The initial intention with this image was to create a Picassoesque picture in which both side and frontal views were perceptible as a single but coherent figure.

Pablo Picasso, Head of a woman 1960. Metropolitan Museum NY. Picasso presents both full and profile views in a flattened simplified version of early cubist works to present simultaneous viewpoints.
I have yet to come anywhere close to the art of distortion such as that used by Picasso, Francis Bacon and others. Perhaps I am still too close to the original image. This is something to work upon. I have, however inadvertently created a figure-and-ground illusion in which it is difficult to hold the two images in the eye at the same time.

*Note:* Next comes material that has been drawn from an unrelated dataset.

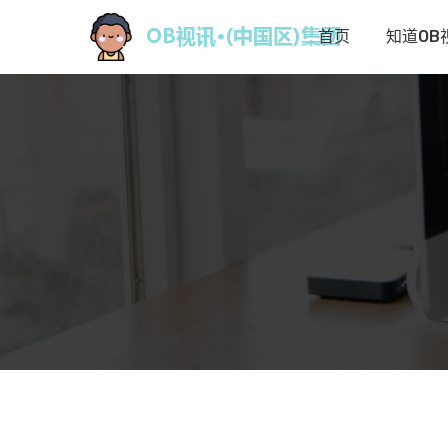
首页
知道OB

The picture by Roger Shepherd (2) illustrates this nicely – do you see a woman partially obscured by a candlestick or two women looking at each other? (More on this at http://605.wikispaces.com/Figure+Ground ). I find it fascinating that even though I created the collage, I still find it difficult to see one whilst looking at the other.

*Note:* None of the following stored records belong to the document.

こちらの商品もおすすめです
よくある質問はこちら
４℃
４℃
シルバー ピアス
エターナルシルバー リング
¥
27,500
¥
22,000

What strikes me about this portrait, this illusion, is that it is become a mask. The thing about a mask is that it disguises you, it hides you, it is not a window, but a wall. Behind it you may become something else – a demon, an animal or a God. In art everything is distorted, if only in bringing the 3D onto a two dimensional plane. Much of what I do in this series is accidental, and perhaps that is the way it should be. I know what I want to do, not necessarily how I did it, or even if I did it at all.
There is an element in this picture of the kiss of Judas.